Toll hits 259 in South Africa's deadliest floods on record


Residents salvage the remains of what use to be the United Methodist Church of South Africa in Claremont, near Durban, on Wednesday. AFP

Devastating floods killed 259 in and around the South African city of Durban, a senior government official said on Wednesday, after hillsides were washed away, homes collapsed, and more people were still feared missing.

The heaviest rains in 60 years pummelled Durban's municipality, known as eThekwini. According to an AFP tally, the storm is the deadliest on record in South Africa.

"At the moment the confirmed figures of people that have perished during this disaster is 259, across the KwaZulu-Natal (KZN) province," Nonala Ndlovu, spokeswoman for the provincial disaster management department told AFP.

President Cyril Ramaphosa has described the floods as a "catastrophe" and a "calamity." "Bridges have collapsed. Roads have collapsed. People have died," he said.

Africapresident-Flood President Cyril Ramaphosa (C-R) greets a family member at the United Methodist Church of South Africa near Durban. AFP

"This is a catastrophe of enormous proportions," he said, addressing a local community after inspecting the damage from the floods that have claimed 259 lives.

The search for missing persons is still going on, said Ramaphosa, promising to "spare nothing" in dealing with the disaster.

"This disaster is part of climate change.
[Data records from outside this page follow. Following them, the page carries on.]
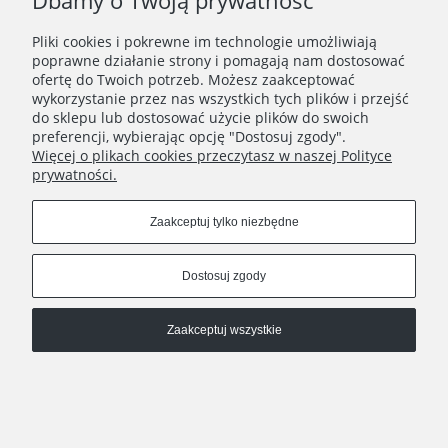
Dbamy o Twoją prywatność
Zapisz się
Pliki cookies i pokrewne im technologie umożliwiają
Zapisując się do Newslettera wyrażasz zgodę na
poprawne działanie strony i pomagają nam dostosować
przetwarzanie Twoich danych osobowych zgodnie z
ofertę do Twoich potrzeb. Możesz zaakceptować
Polityką prywatności oraz otrzymywanie drogą
wykorzystanie przez nas wszystkich tych plików i przejść
elektroniczną informacji handlowej zgodnie z
do sklepu lub dostosować użycie plików do swoich
Regulaminem Newslettera.
preferencji, wybierając opcję "Dostosuj zgody".
Więcej o plikach cookies przeczytasz w naszej Polityce
prywatności.
REGULAMINY
Zaakceptuj tylko niezbędne
INFORMACJE
Dostosuj zgody
HATSTOP
Zaakceptuj wszystkie
Pokaż pełną wersję strony
Sklep internetowy Shoper.pl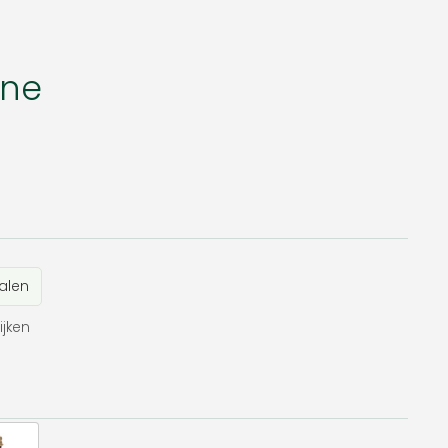
ine
alen
ijken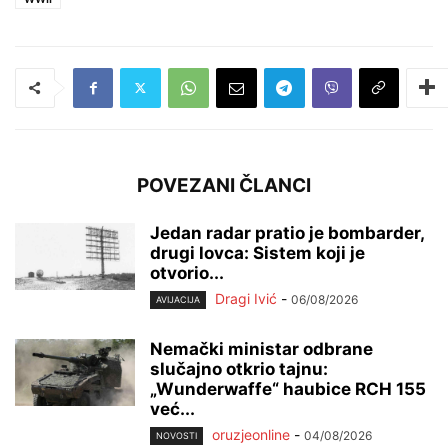
POVEZANI ČLANCI
Jedan radar pratio je bombarder,
drugi lovca: Sistem koji je
otvorio...
Dragi Ivić
-
06/08/2026
AVIJACIJA
Nemački ministar odbrane
slučajno otkrio tajnu:
„Wunderwaffe“ haubice RCH 155
već...
oruzjeonline
-
04/08/2026
NOVOSTI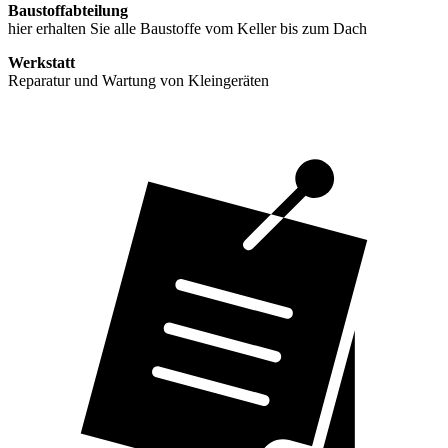
Baustoffabteilung
hier erhalten Sie alle Baustoffe vom Keller bis zum Dach
Werkstatt
Reparatur und Wartung von Kleingeräten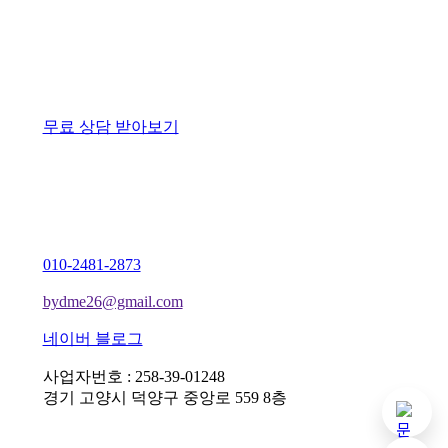
무료 상담 받아보기
010-2481-2873
bydme26@gmail.com
네이버 블로그
사업자번호 : 258-39-01248
경기 고양시 덕양구 중앙로 559 8층
기본 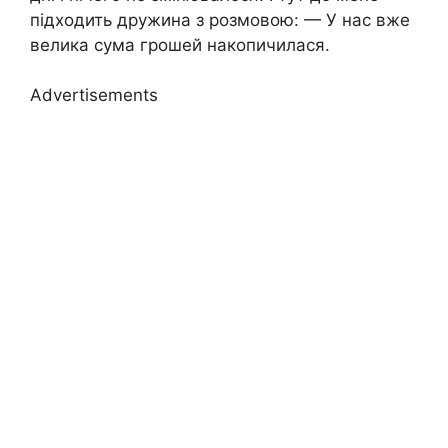
підходить дружина з розмовою: — У нас вже
велика сума грошей накопичилася.
Advertisements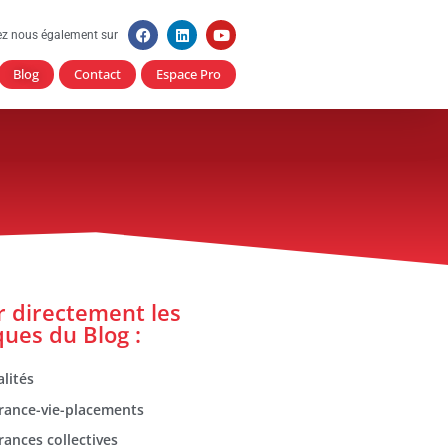
ez nous également sur
Blog
Contact
Espace Pro
er directement les
ques du Blog :
lités
rance-vie-placements
rances collectives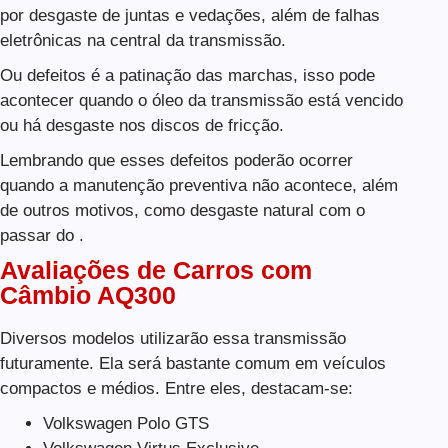
por desgaste de juntas e vedações, além de falhas
eletrônicas na central da transmissão.
Ou defeitos é a patinação das marchas, isso pode
acontecer quando o óleo da transmissão está vencido
ou há desgaste nos discos de fricção.
Lembrando que esses defeitos poderão ocorrer
quando a manutenção preventiva não acontece, além
de outros motivos, como desgaste natural com o
passar do .
Avaliações de Carros com
Câmbio AQ300
Diversos modelos utilizarão essa transmissão
futuramente. Ela será bastante comum em veículos
compactos e médios. Entre eles, destacam-se:
Volkswagen Polo GTS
We no longer can postpone what we need to do... to deal with climate change.

"It is here, and our disaster management capability needs to be at a higher level," said the president.

The United Methodist Church in the township of Clermont was reduced to a pile of rubble. Four children from a local family died when a wall collapsed on them.

Other homes hung precariously to the hillside, miraculously still intact after much of the ground underneath them washed away in mudslides.

'It's scary'

Nokuthula Ntantiso's house survived, but many others in her Umlazi township did not. "It's scary, because even last night I didn't sleep... because I was wondering if even this (home) that I'm sleeping in can collapse at any time," the 31-year-old call centre operator said. She tried to go work Wednesday, but turned back at a collapsed bridge.

The storm forced sub-Saharan Africa's most important port to halt operations, as a main access road suffered heavy damage.

Shipping containers were tossed about, washed into mountains of metal that rose taller than the elevated highways. One container was wrapped around the beam of an on-ramp.

Food-Africa A volunteer distributes loaves of bread and canned food to those in need in Phoenix township following heavy rains, mudslides. AFP

Sections of other roads were washed away, leaving behind gashes in the earth bigger than large trucks. The main highways were littered with trees and mud so deep that bulldozers were called to help clear it. Highway barriers lay twisted like pipe cleaners along the side of the roads.

"We see such tragedies hitting other countries like Mozambique, Zimbabwe, but now we are the affected ones," Ramaphosa said as he met with grieving families near the ruins of the church.

South Africa's neighbours suffer such natural disasters from tropical storms almost every year, but Africa's most industrialised country is largely shielded from the storms that form over the Indian Ocean.

These rains were not tropical, but rather caused by a weather system called a cut-off low that had brought rain and cold weather to much of the country.

When storms reached the warmer and more humid climate in Durban's KZN province, even more rain poured down.